§ What is expected:
Wherever "with" occurs in the entries, copy the line that holds it.

Transcribed page contents
--
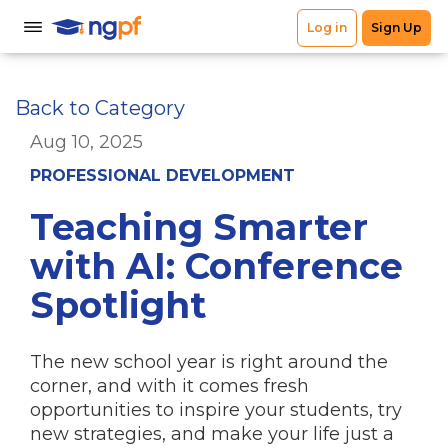
Back to Category
Aug 10, 2025
PROFESSIONAL DEVELOPMENT
Teaching Smarter
with AI: Conference
Spotlight
The new school year is right around the
corner, and with it comes fresh
opportunities to inspire your students, try
new strategies, and make your life just a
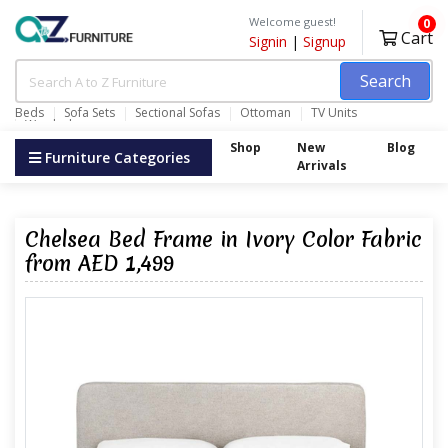
Welcome guest!
0
Cart
Signin
|
Signup
Search
Beds
Sofa Sets
Sectional Sofas
Ottoman
TV Units
Wardrobes
Shop
New
Blog
Furniture Categories
Arrivals
Chelsea Bed Frame in Ivory Color Fabric
from AED 1,499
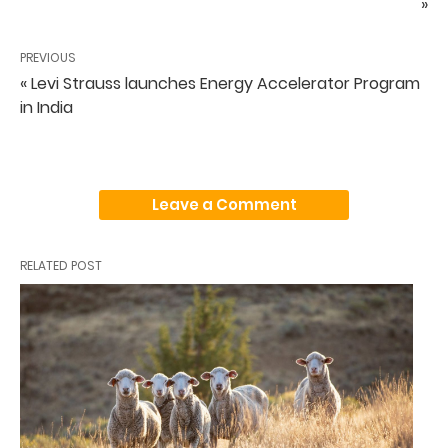
»
PREVIOUS
« Levi Strauss launches Energy Accelerator Program
in India
Leave a Comment
RELATED POST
--
§ Written answer:
with AI: Conference
corner, and with it comes fresh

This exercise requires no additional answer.